- **Exercise brief**: What is needed is an exact copy of the lines in the entries below from the one holding "ready to be" through the one holding "Research and Development Companies worldwide.", pictures excluded.

================================

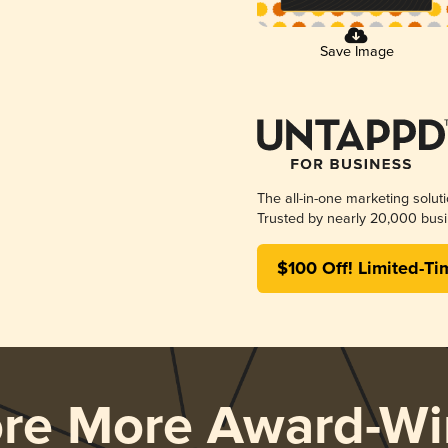
Save Image
The all-in-one marketing solut
Trusted by nearly 20,000 busi
$100 Off! Limited-Ti
ore More Award-Wi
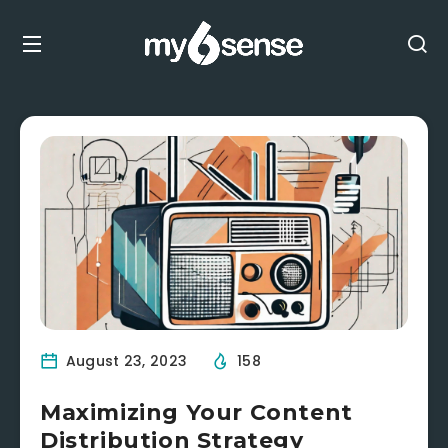
August 23, 2023
158
Maximizing Your Content
Distribution Strategy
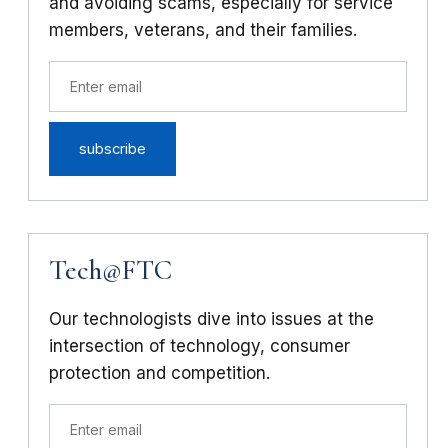
and avoiding scams, especially for service
members, veterans, and their families.
Tech@FTC
Our technologists dive into issues at the
intersection of technology, consumer
protection and competition.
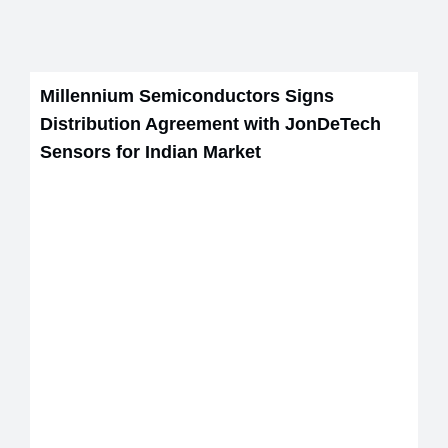
Millennium Semiconductors Signs
Distribution Agreement with JonDeTech
Sensors for Indian Market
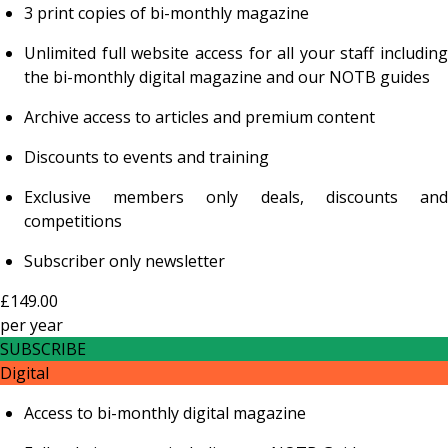
3 print copies of bi-monthly magazine
Unlimited full website access for all your staff including
the bi-monthly digital magazine and our NOTB guides
Archive access to articles and premium content
Discounts to events and training
Exclusive members only deals, discounts and
competitions
Subscriber only newsletter
£149.00
per
year
SUBSCRIBE
Digital
Access to bi-monthly digital magazine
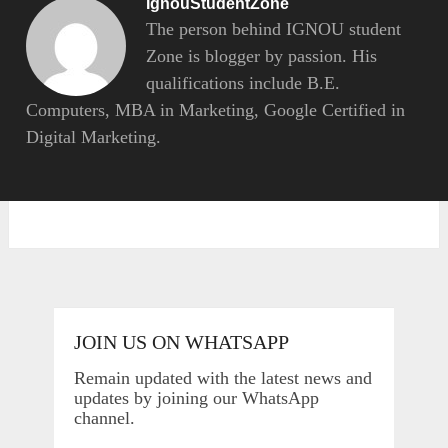
IgnouStudentZone
The person behind IGNOU student
Zone is blogger by passion. His
qualifications include B.E.
Computers, MBA in Marketing, Google Certified in
Digital Marketing.
JOIN US ON WHATSAPP
Remain updated with the latest news and
updates by joining our WhatsApp
channel.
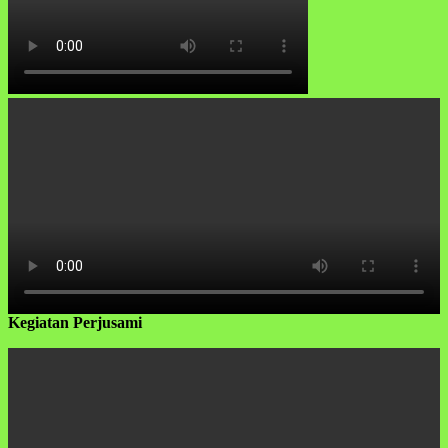
Kegiatan Perjusami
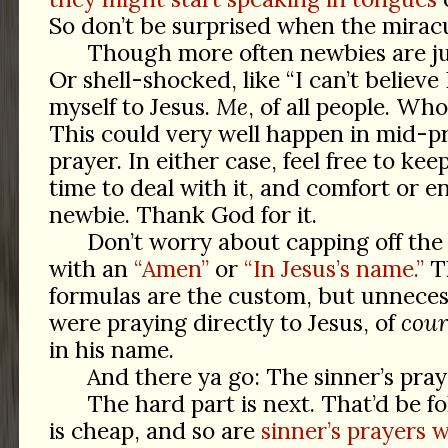
So don’t be surprised when the mirac
Though more often newbies are jus
Or shell-shocked, like “I can’t believe
myself to Jesus.
Me
, of all people. Wh
This could very well happen in mid-pr
prayer. In either case, feel free to ke
time to deal with it, and comfort or 
newbie. Thank God for it.
Don’t worry about capping off the 
with an
“Amen”
or
“In Jesus’s name.”
Th
formulas are the custom, but unnecess
were praying directly to Jesus, of
cour
in his name.
And there ya go: The sinner’s pray
The hard part is next. That’d be f
is cheap, and so are
sinner’s prayers 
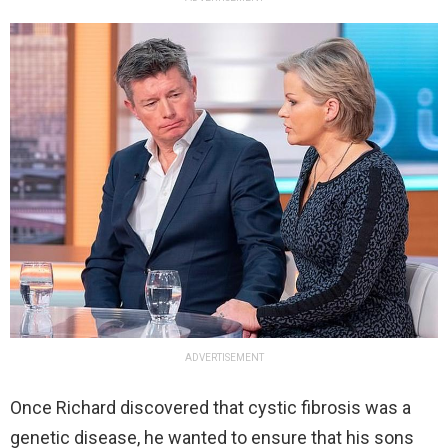
ADVERTISEMENT
Once Richard discovered that cystic fibrosis was a
genetic disease, he wanted to ensure that his sons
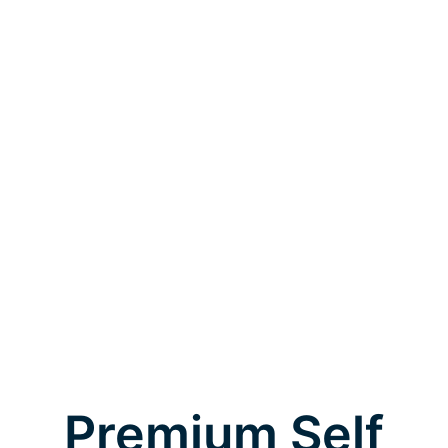
Premium Self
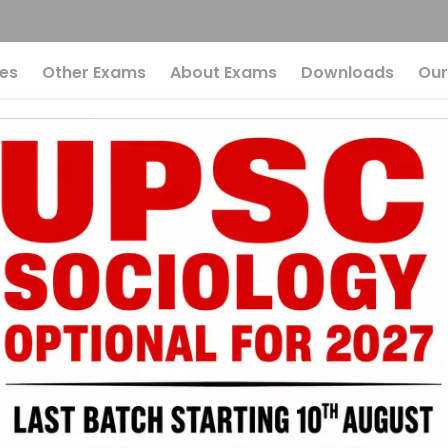
es
Other Exams
About Exams
Downloads
Our
Affairs UPSC: News
ch 2026
ased MCQs Quiz
UPSC
Current Affairs
r UPSC 2026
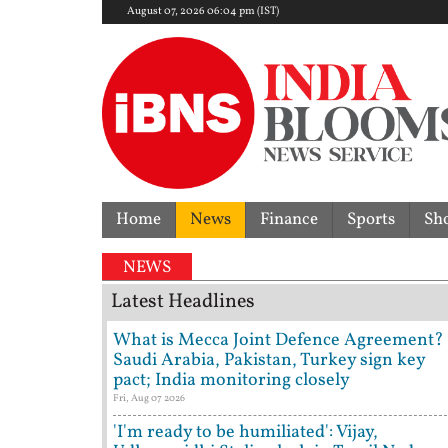
August 07, 2026 06:04 pm (IST)
Home
News
Finance
Sports
Sh
spute | 'They don't need Mohan Bhagwat's certificat
NEWS
Latest Headlines
What is Mecca Joint Defence Agreement?
Saudi Arabia, Pakistan, Turkey sign key
pact; India monitoring closely
Fri, Aug 07 2026
'I'm ready to be humiliated': Vijay,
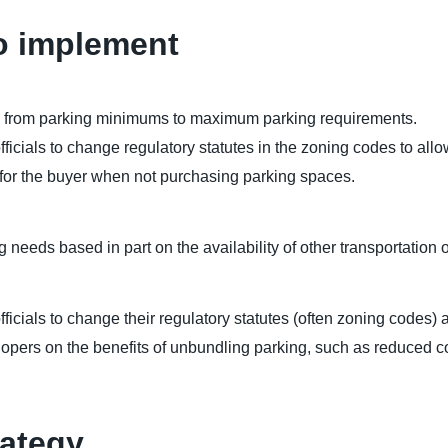
o implement
es from parking minimums to maximum parking requirements.
ficials to change regulatory statutes in the zoning codes to al
s for the buyer when not purchasing parking spaces.
 needs based in part on the availability of other transportation 
fficials to change their regulatory statutes (often zoning code
lopers on the benefits of unbundling parking, such as reduced co
rategy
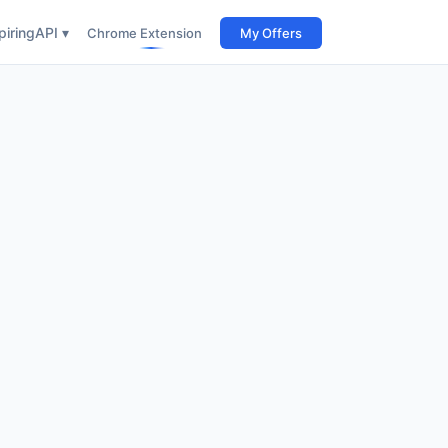
iring
API ▾
Chrome Extension
My Offers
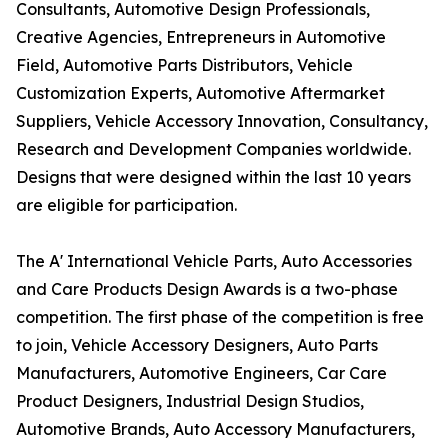
Consultants, Automotive Design Professionals,
Creative Agencies, Entrepreneurs in Automotive
Field, Automotive Parts Distributors, Vehicle
Customization Experts, Automotive Aftermarket
Suppliers, Vehicle Accessory Innovation, Consultancy,
Research and Development Companies worldwide.
Designs that were designed within the last 10 years
are eligible for participation.
The A' International Vehicle Parts, Auto Accessories
and Care Products Design Awards is a two-phase
competition. The first phase of the competition is free
to join, Vehicle Accessory Designers, Auto Parts
Manufacturers, Automotive Engineers, Car Care
Product Designers, Industrial Design Studios,
Automotive Brands, Auto Accessory Manufacturers,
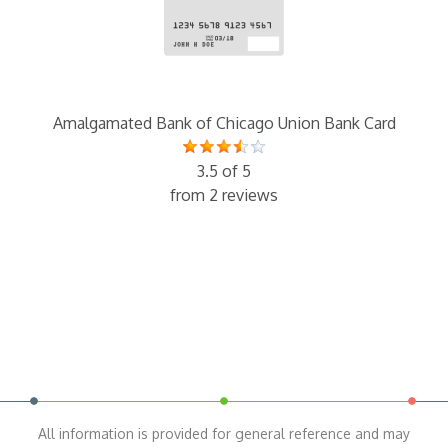
Amalgamated Bank of Chicago Union Bank Card
3.5 of 5
from 2 reviews
All information is provided for general reference and may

================================

- **Response area**:
'I'm ready to be humiliated': Vijay,
o implement
es from parking minimums to maximum parking requirements.
ficials to change regulatory statutes in the zoning codes to al
s for the buyer when not purchasing parking spaces.
 needs based in part on the availability of other transportation 
fficials to change their regulatory statutes (often zoning code
lopers on the benefits of unbundling parking, such as reduced co
rategy
iring
API ▾
Chrome Extension
My Offers
Consultants, Automotive Design Professionals,
Creative Agencies, Entrepreneurs in Automotive
Field, Automotive Parts Distributors, Vehicle
Customization Experts, Automotive Aftermarket
Suppliers, Vehicle Accessory Innovation, Consultancy,
Research and Development Companies worldwide.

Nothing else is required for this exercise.